Words – how do you cope when they won’t come?

Words, Wonderful Words

frustrated writer

As a writer, you want the words you choose to remain true to your voice. How do you manage when your carefully planned scene loses the impact your wanted to portray doesn’t come across because your brain can’t relate it to your fingers? You write WORDS but they’re not the ones you envisioned using and they don’t flow smoothly. Your writing is choppy and disjointed – kinda like mine is right now.

Do you:

  1. Read over the last of what you worked on the previous day to get reacquainted with your characters and setting?
  2. Throw your hands up in frustration and stomp around the room?
  3. Bash your head against the wall or surface of your computer desk?
  4. Take long cleansing breaths and go off and do something else to clear your mind – like take the dog for a walk (assuming you have a dog to walk), go for a walk by yourself?

Does listening to music help you when you’re struggling to find the right words? Or do you prefer complete silence.

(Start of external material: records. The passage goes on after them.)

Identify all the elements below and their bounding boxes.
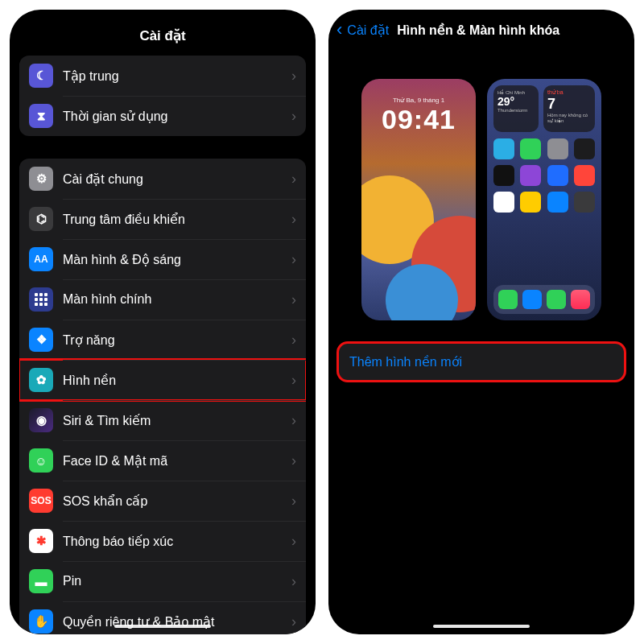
row-battery[interactable]: ▬ Pin ›	[19, 561, 306, 601]
app-icon	[574, 192, 595, 213]
row-wallpaper[interactable]: ✿ Hình nền ›	[19, 360, 306, 400]
chevron-right-icon: ›	[291, 251, 296, 268]
exposure-icon: ✱	[29, 529, 53, 553]
nav-bar: ‹ Cài đặt Hình nền & Màn hình khóa	[328, 10, 634, 47]
row-label: Pin	[63, 574, 291, 588]
row-homescreen[interactable]: Màn hình chính ›	[19, 279, 306, 320]
dock-app-music	[571, 290, 590, 309]
chevron-right-icon: ›	[291, 171, 296, 188]
app-icon	[520, 138, 541, 159]
app-icon	[547, 192, 568, 213]
hourglass-icon: ⧗	[29, 104, 53, 128]
hand-icon: ✋	[29, 609, 53, 634]
siri-icon: ◉	[29, 408, 53, 432]
row-label: Trung tâm điều khiển	[63, 212, 291, 227]
dock-app-safari	[522, 290, 542, 309]
flower-icon: ✿	[29, 368, 53, 392]
moon-icon: ☾	[29, 64, 53, 88]
battery-icon: ▬	[29, 569, 53, 593]
chevron-right-icon: ›	[291, 291, 296, 308]
row-exposure[interactable]: ✱ Thông báo tiếp xúc ›	[19, 521, 306, 561]
lockscreen-preview[interactable]: Thứ Ba, 9 tháng 1 09:41	[361, 79, 476, 320]
app-icon	[574, 138, 595, 159]
row-label: Siri & Tìm kiếm	[63, 413, 291, 428]
row-display[interactable]: AA Màn hình & Độ sáng ›	[19, 239, 306, 279]
switches-icon: ⌬	[29, 207, 53, 231]
row-label: Tập trung	[63, 68, 291, 84]
dock	[493, 285, 595, 314]
row-focus[interactable]: ☾ Tập trung ›	[19, 56, 306, 96]
row-label: Hình nền	[63, 373, 291, 388]
dock-app-messages	[547, 290, 566, 309]
row-label: Cài đặt chung	[63, 171, 291, 187]
homescreen-preview[interactable]: Hồ Chí Minh 29° Thunderstorm thứ ba 7 Hô…	[487, 79, 601, 320]
chevron-right-icon: ›	[291, 372, 296, 389]
dock-app-phone	[498, 290, 518, 309]
chevron-right-icon: ›	[291, 332, 296, 349]
app-icon	[520, 192, 541, 213]
row-screentime[interactable]: ⧗ Thời gian sử dụng ›	[19, 96, 306, 136]
row-accessibility[interactable]: ❖ Trợ năng ›	[19, 320, 306, 360]
weather-cond: Thunderstorm	[497, 108, 535, 113]
wallpaper-screen: ‹ Cài đặt Hình nền & Màn hình khóa Thứ B…	[328, 10, 634, 634]
row-label: Thời gian sử dụng	[63, 109, 291, 124]
app-icon	[520, 165, 541, 186]
row-label: Thông báo tiếp xúc	[63, 534, 291, 549]
sos-icon: SOS	[29, 489, 53, 513]
weather-widget: Hồ Chí Minh 29° Thunderstorm	[493, 85, 539, 132]
chevron-right-icon: ›	[291, 412, 296, 429]
app-icon	[547, 165, 568, 186]
app-icon	[493, 138, 514, 159]
lock-time: 09:41	[361, 104, 476, 135]
app-grid	[493, 138, 595, 213]
lock-date: Thứ Ba, 9 tháng 1	[361, 97, 476, 104]
add-wallpaper-button[interactable]: Thêm hình nền mới	[338, 343, 625, 381]
settings-group-1: ☾ Tập trung › ⧗ Thời gian sử dụng ›	[19, 56, 306, 136]
row-label: Màn hình & Độ sáng	[63, 252, 291, 267]
row-label: Quyền riêng tư & Bảo mật	[63, 614, 291, 630]
app-icon	[574, 165, 595, 186]
chevron-right-icon: ›	[291, 533, 296, 550]
aa-icon: AA	[29, 247, 53, 271]
row-siri[interactable]: ◉ Siri & Tìm kiếm ›	[19, 400, 306, 440]
page-title: Cài đặt	[10, 10, 316, 56]
weather-temp: 29°	[497, 95, 535, 108]
row-label: Face ID & Mật mã	[63, 453, 291, 469]
chevron-right-icon: ›	[291, 108, 296, 125]
chevron-right-icon: ›	[291, 493, 296, 510]
settings-scroll[interactable]: ☾ Tập trung › ⧗ Thời gian sử dụng › ⚙ Cà…	[10, 56, 316, 634]
settings-group-2: ⚙ Cài đặt chung › ⌬ Trung tâm điều khiển…	[19, 159, 306, 634]
back-button[interactable]: Cài đặt	[347, 23, 389, 38]
row-privacy[interactable]: ✋ Quyền riêng tư & Bảo mật ›	[19, 601, 306, 634]
page-title: Hình nền & Màn hình khóa	[397, 23, 559, 38]
weather-city: Hồ Chí Minh	[497, 89, 535, 95]
row-control-center[interactable]: ⌬ Trung tâm điều khiển ›	[19, 199, 306, 239]
row-faceid[interactable]: ☺ Face ID & Mật mã ›	[19, 440, 306, 481]
app-icon	[493, 165, 514, 186]
settings-screen: Cài đặt ☾ Tập trung › ⧗ Thời gian sử dụn…	[10, 10, 316, 634]
calendar-day-num: 7	[547, 96, 591, 113]
wallpaper-previews: Thứ Ba, 9 tháng 1 09:41 Hồ Chí Minh 29° …	[338, 47, 625, 343]
app-icon	[493, 192, 514, 213]
chevron-right-icon: ›	[291, 613, 296, 630]
row-general[interactable]: ⚙ Cài đặt chung ›	[19, 159, 306, 199]
gear-icon: ⚙	[29, 167, 53, 191]
wallpaper-scroll[interactable]: Thứ Ba, 9 tháng 1 09:41 Hồ Chí Minh 29° …	[328, 47, 634, 634]
chevron-right-icon: ›	[291, 68, 296, 85]
accessibility-icon: ❖	[29, 328, 53, 352]
app-icon	[547, 138, 568, 159]
add-wallpaper-label: Thêm hình nền mới	[349, 355, 462, 369]
chevron-right-icon: ›	[291, 573, 296, 590]
chevron-left-icon[interactable]: ‹	[336, 21, 342, 39]
row-label: Màn hình chính	[63, 292, 291, 307]
faceid-icon: ☺	[29, 448, 53, 473]
row-label: SOS khẩn cấp	[63, 493, 291, 509]
calendar-day-label: thứ ba	[547, 89, 591, 96]
chevron-right-icon: ›	[291, 211, 296, 228]
chevron-right-icon: ›	[291, 452, 296, 469]
row-sos[interactable]: SOS SOS khẩn cấp ›	[19, 481, 306, 521]
calendar-widget: thứ ba 7 Hôm nay không có sự kiện	[543, 85, 595, 132]
calendar-note: Hôm nay không có sự kiện	[547, 113, 591, 123]
grid-icon	[29, 287, 53, 312]
row-label: Trợ năng	[63, 332, 291, 348]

Depending on where I’m working, my writer’s toolbox includes a dictionary and thesaurus. But if I’m working on my laptop and space is at premium (outside in a lawn chair comes to mind), while I still refer to both of the aforementioned books, I tend to use online versions instead. These are my favourites.

Dictionary.com
and
Thesaurus.com

I’m just back from doing Option #4 (sans dog much to his chagrin) so we’ll see if that had any impact.

Do you have any tricks that work for you when you’re struggling with your writing?

8 thoughts on “Words – how do you cope when they won’t come?”

  1. I like #3, although it doesn’t work and DOES give me a headache which further hampers the writing. I generally write the drivel, mark it in red to be re-done and move on …. if I can…you know, that headache thingy. Sometimes I close my eyes and try to dream my way through the scene, then try to write what I have visualized…providing that ‘close eyes and dream’ part didn’t lead to a nap….sigh, writing is HARD.

  2. I hear ya, Dorothy! I’m afraid with the way I’ve been sleeping/not sleeping, closing the eyes and visualizing a scene, the only thing that would be happening is Zzzzz… Zzzzz… Zzzzz – well you get the picture.

    I finished this blog post after getting back from my walk then got another one written and scheduled for Canada Day. Okay, so neither one had anything to do with my WIP, but at least the words flowed a bit easier.

  3. #4 works best for me. Sometimes the old brain just needs a re-boot. I usually take a walk. It’s funny how you can write something in the morning in 10 minutes, but the same thought will sometimes take an hour to capture after a day at work.

  4. I agree with that Gary. Early in the morning when the house is quiet is the best time for me to write.

    Even just doing something else to take my mind of writing – unload and reload the dishwasher, water the plants works wonders. Those good old more-or-less mindless chores.

  5. Yep, #4 for me. That’s were I am at the moment. I’ve taken a break and cleaned my brain – but now there’s nothing in it!! Sorry – I’m no help at all, am I?